Need citizen developers? Look inside your organization.

You’ll likely find them outside your IT department, ServiceNow’s Gregg Aldana says

Low-code tools allow companies to empower current employees to become citizen developers.

The rise of low-code tools have given companies a better way to quickly spin out new products and services and elevated a new kind of knowledge worker: citizen developers.

These are technology enthusiasts within organizations who, despite not having a formal technology position on the org chart, have been involved in business process and service design for years and have developed low-code solutions to tackle bigger challenges, says Gregg Aldana, global senior director of creator workflows at ServiceNow.

Using popular low-code platforms and tools , these organizational tinkerers are using drag-and-drop interfaces to create new apps without writing a line of code.

“It’s not a new role,” Aldana says. “It’s just a new way of describing things people have already been doing.”

Aldana has worked in pro-code and low-code development for years, using early forms of cloud based low-code technology for the Federal Deposit Insurance Corporation before joining ServiceNow in 2017. Now he helps companies understand how low-code technologies can dramatically accelerate achieving business goals more efficiently and effectively.

In an interview, Aldana talked about the shift in application development to the front line, who’s got their hands on these new low-code software tools, and how companies are reaping the benefits.

Q
Who are the “citizen developers” who use these tools?
A

It’s people who traditionally aren’t in IT. They’re in lines of business, such as marketing and sales, or business analysts, or people who know how to do amazing things with spreadsheets and write macros. They’ve always been there trying to find better ways to operate the business. Technology has now evolved to a point where they don’t have to write much code to deliver a custom app. They are actually developing very sophisticated and useful business solutions.

I call them knowledge workers because they’re the ones who know the business inside and out. They think, “I’ve got a great idea” or “how can I automate this?” Now there are technologies that are making those ideas and abilities much more powerful and impactful.
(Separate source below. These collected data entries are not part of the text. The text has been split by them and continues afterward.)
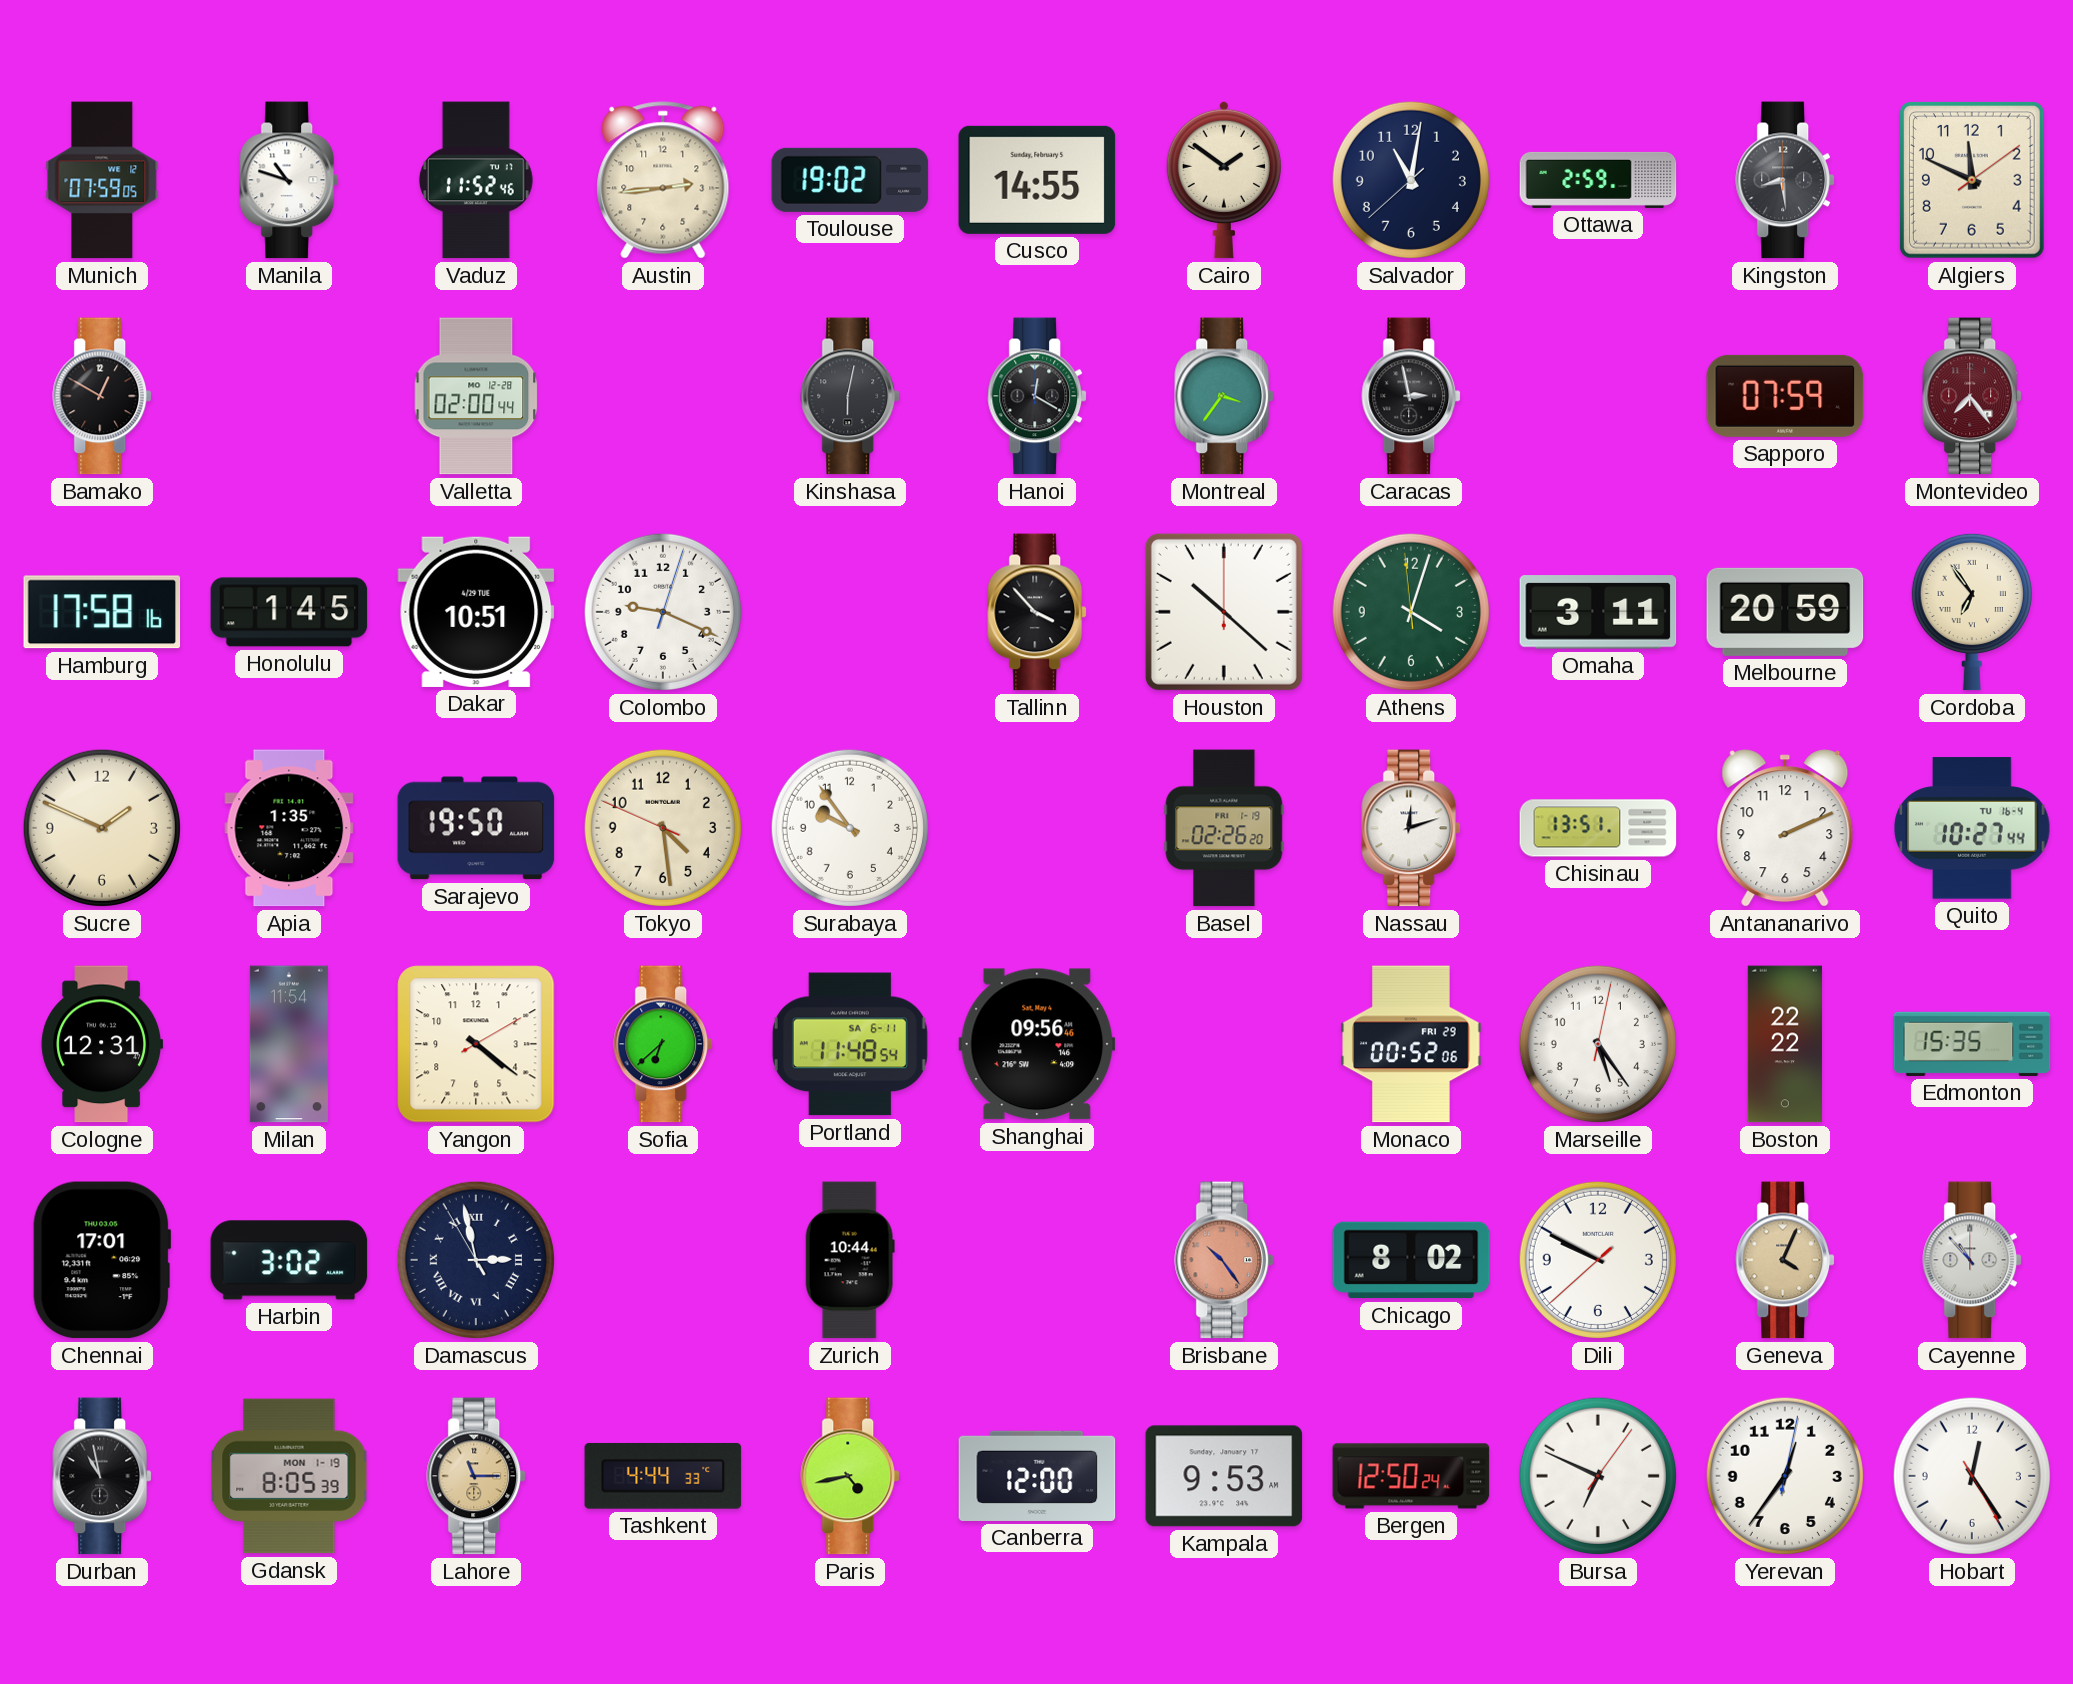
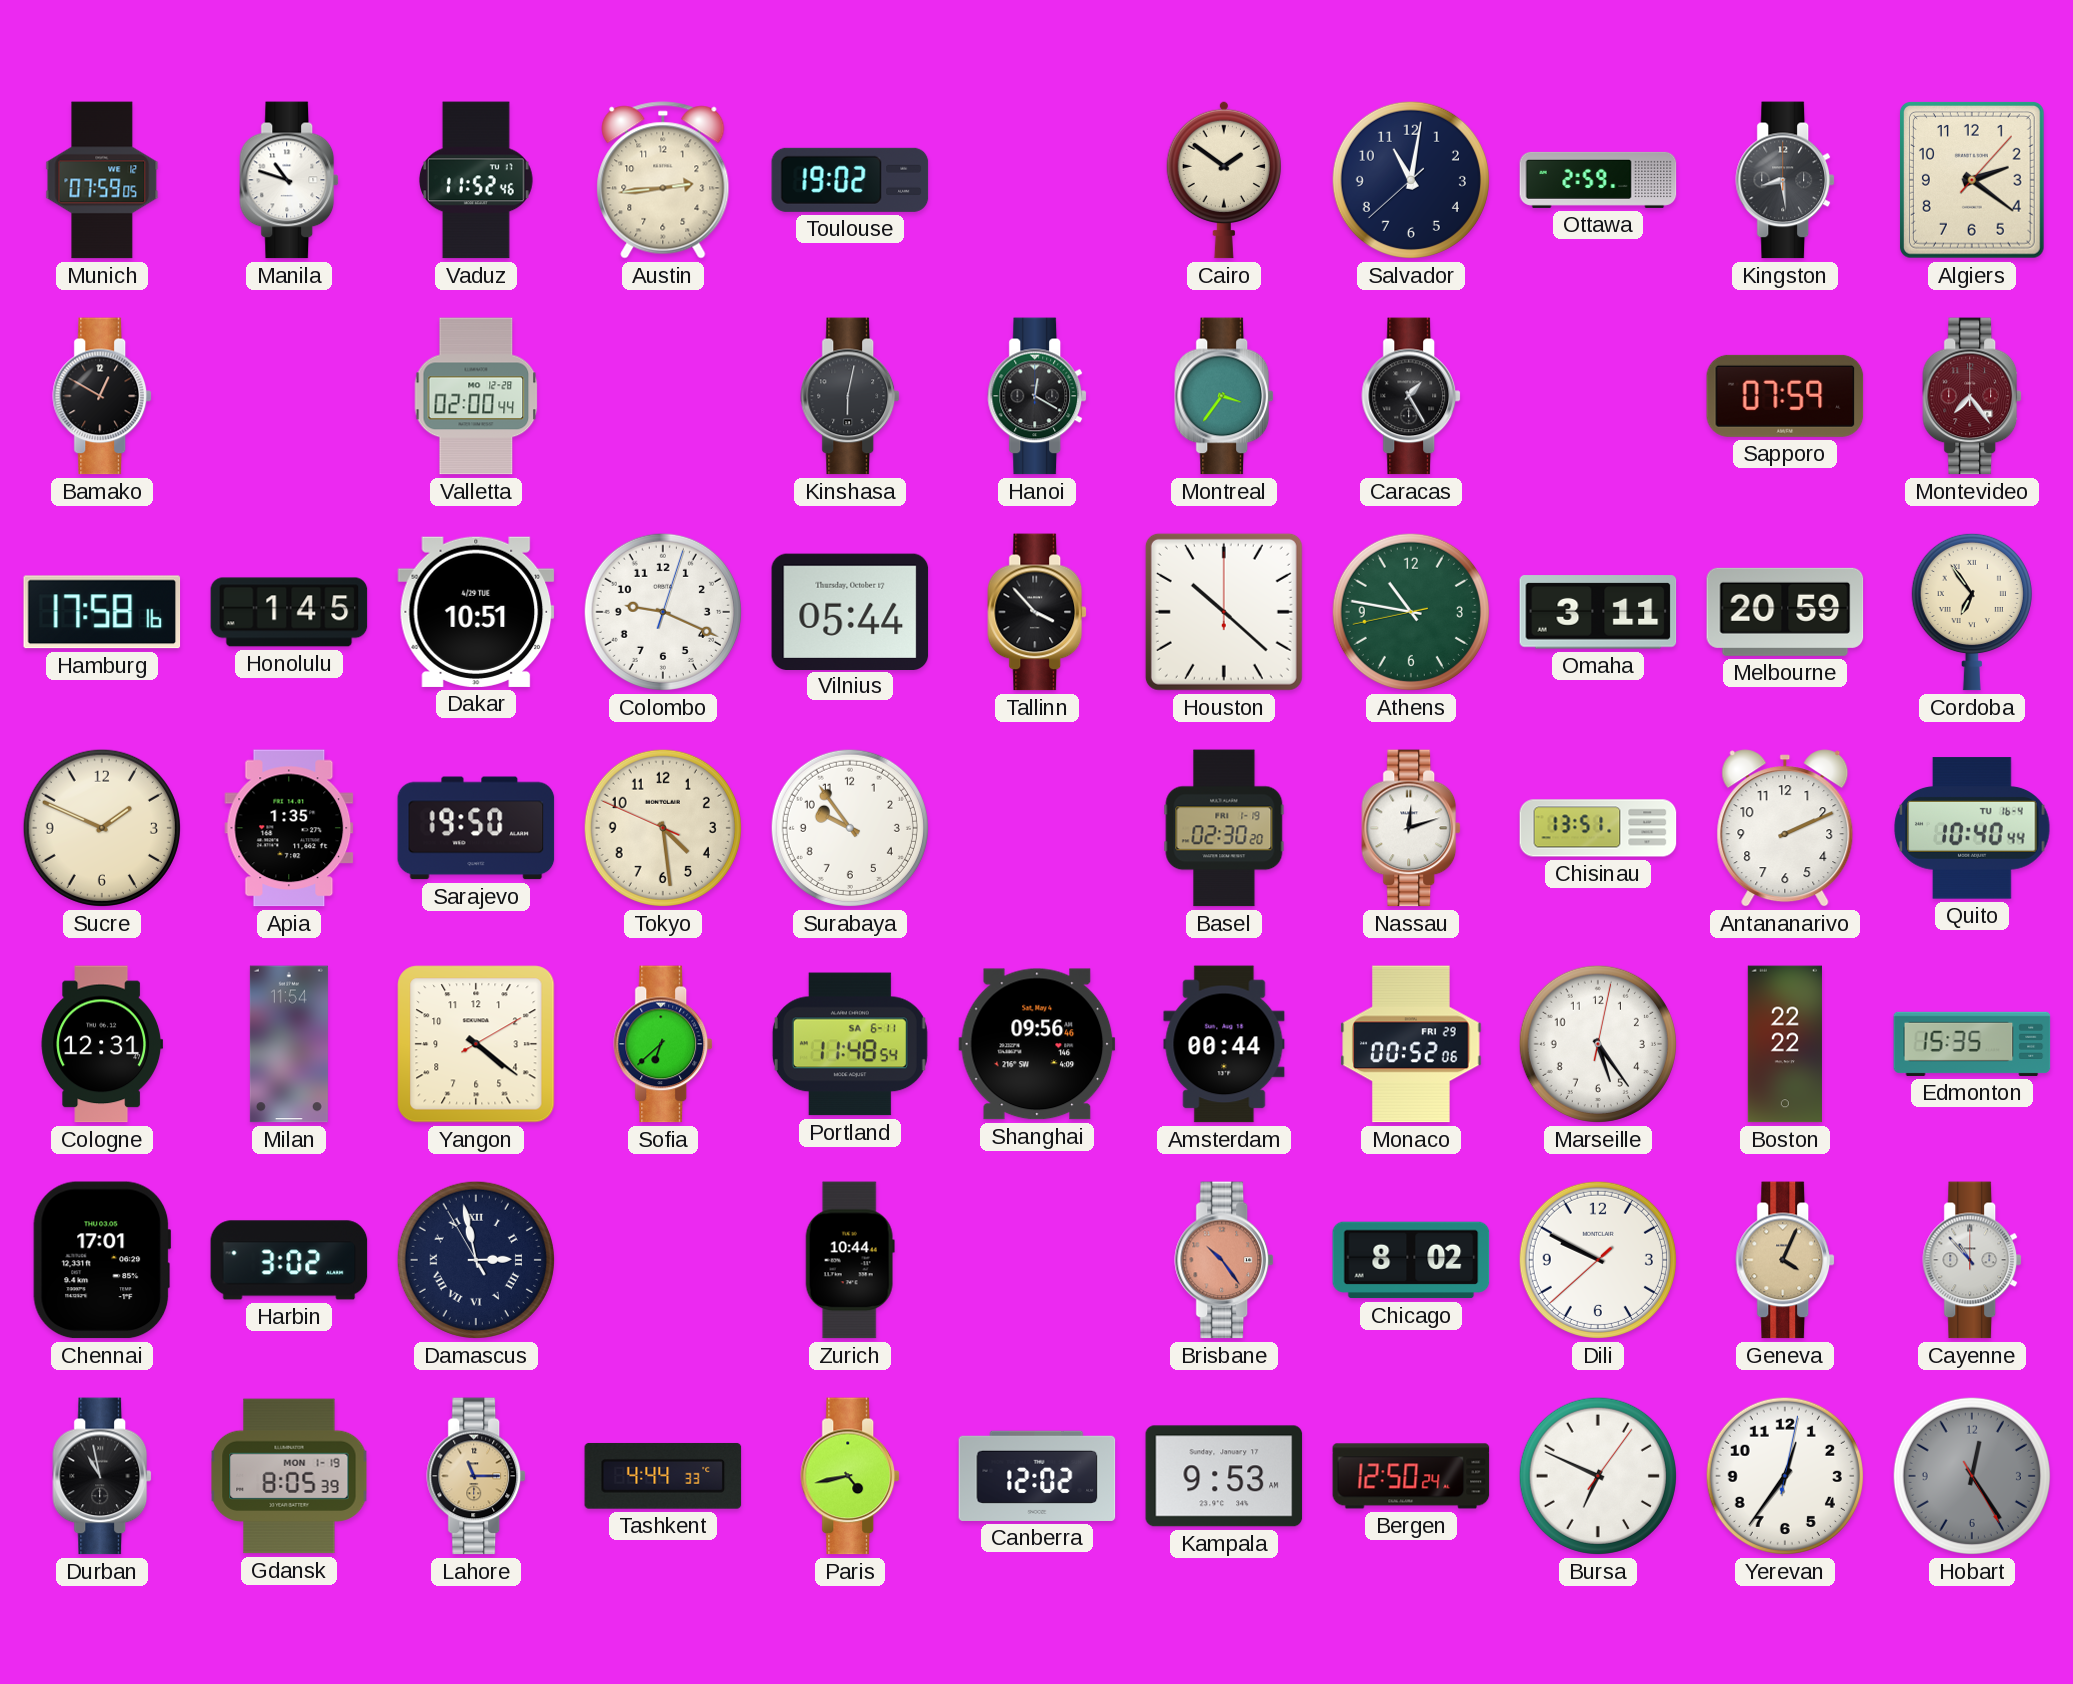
Cusco: 14:55 -> none
Algiers: 11:49 -> 2:21
Caracas: 2:58 -> 1:25
Vilnius: none -> 05:44
Athens: 4:02 -> 10:46
Basel: 02:26 -> 02:30
Quito: 10:27 -> 10:40
Amsterdam: none -> 00:44
Canberra: 12:00 -> 12:02
Hobart dial: white -> grey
Millennials and the younger generation have grown up with these no-code and low-code tools. They don’t understand having to go to a separate IT department and ask them to build something when they can choose from a variety of low-code tools available in the cloud and design and deploy their own custom app in hours.

Why wait for some IT shop or third-party developer to build what they need when they can build it themselves?

Q
That seems like a big shift for IT departments.
A

CIOs and IT directors are coming to terms with this and the most progressive companies are proactively developing a low-code strategy to get ahead of the movement and empower their citizen developers with powerful technologies that can still be governed. Over the next five years, there are 500 million new apps that have to be built in every industry. You can’t hire enough professional developers to do that. They’re thinking that if they don’t tap into these other emerging roles, these citizen developers, they’re going to lose to their competition. The companies that already had this kind of program in place previously thrived last year during the pandemic. They were prepared.
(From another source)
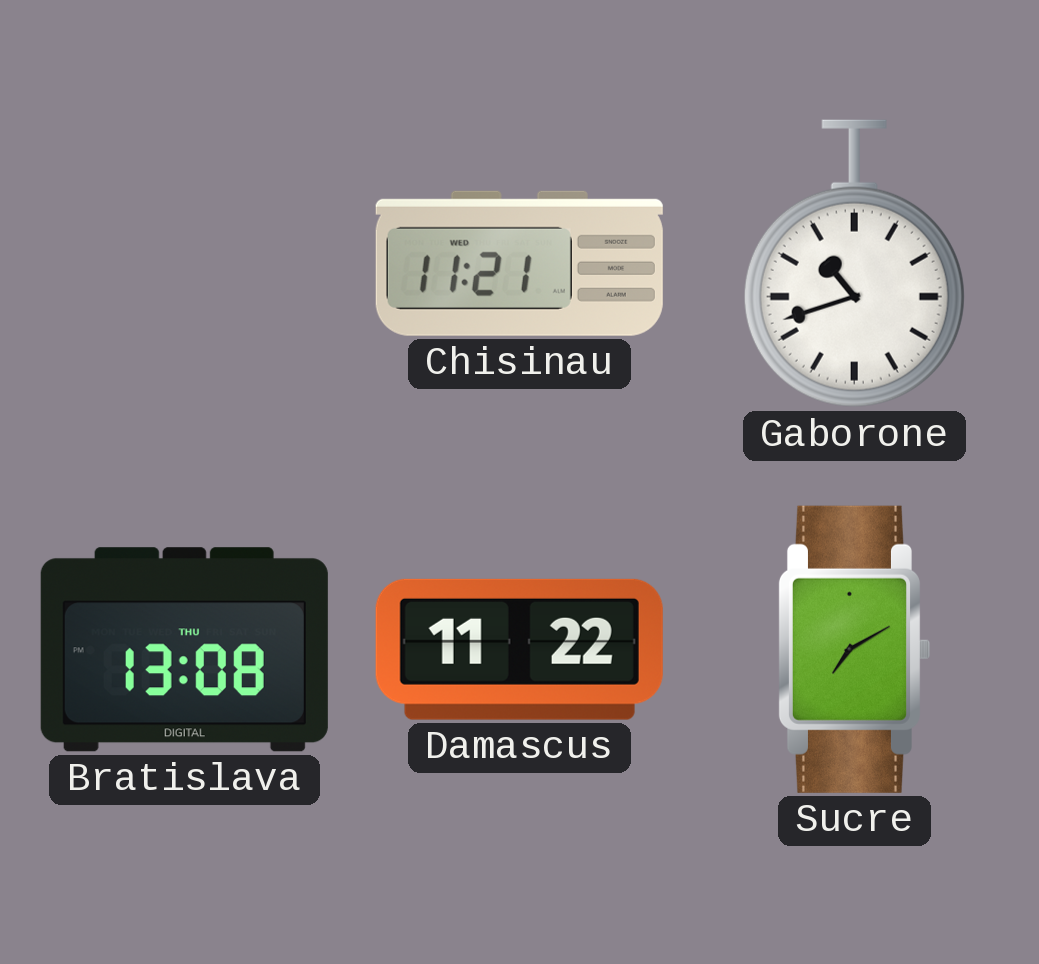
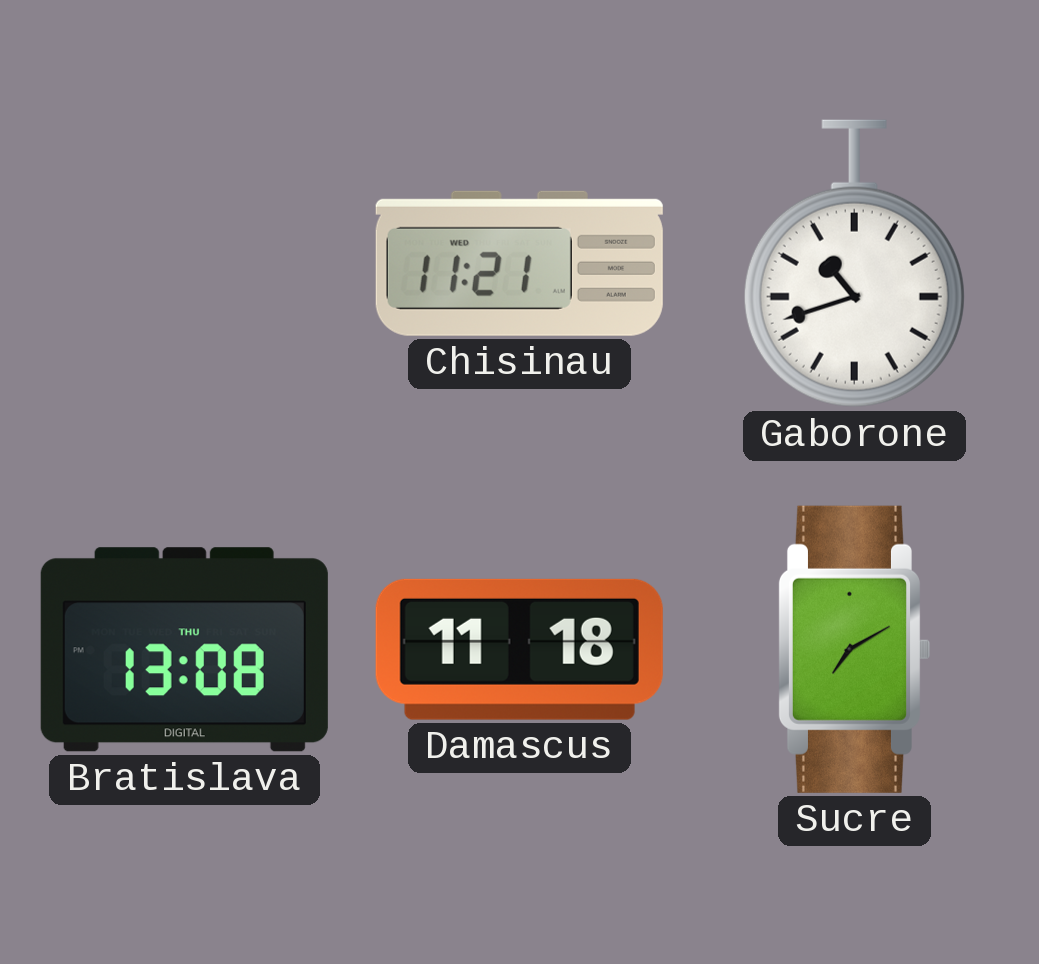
Damascus: 11:22 -> 11:18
There are numerous examples of citizen developers helping out because everybody was remote, they had to automate all these things, and they didn’t have enough developers to do it all. There was much more reliance on low-code platforms and citizen developers to help them automate things that hadn’t been automated before.

Q
So will this cut out engineers entirely?
A

Every citizen developer or low coder is going to hit a cliff where they need a professional developer. At some point, they’re going to get to a complex integration or a need for some real complex and custom logic. So it’s never going to be that the citizens developers take over and eliminate the need for professional IT application developers.

The biggest fans and proponents of low-code technologies are professional developers. It lets them move faster. They don’t have to write all this code. They can spend time on the really complex stuff that they have to write from scratch, not the mundane items that could be solved with low code. Probably the biggest users of low-code technologies are professional developers. They love it and promote the use of it more than any other group in the enterprise.

And when the citizen developers hit a rock and have questions, the pro developers can say, “Oh, that’s easy. You do it like this.” It’s very symbiotic.

Q
What’s an example of an organization where these tools made a big difference?
A

At St. Jude Children’s Research Hospital last year, everybody was sent home, but they still had to route and sign contracts. They used a technology that could handle electronic signatures, but it turned out that the electronic signatures were the least of their problems. The bigger issues involved the routing of contracts. Different contracts required different levels of approvals and workflows. They didn’t have a solution, and it was holding up business.

A hospital employee built a custom, low-code app with ServiceNow’s App Engine to automate all of it—in three weeks. Then they rolled it out to thousands of employees.

The citizen developer had an interest in this, knew all the different workflows involved in contract routing and signatures, was tech-savvy, and had played with the technology before. That was a great example of a mission-critical process that was rapidly addressed by an ambitious citizen developer.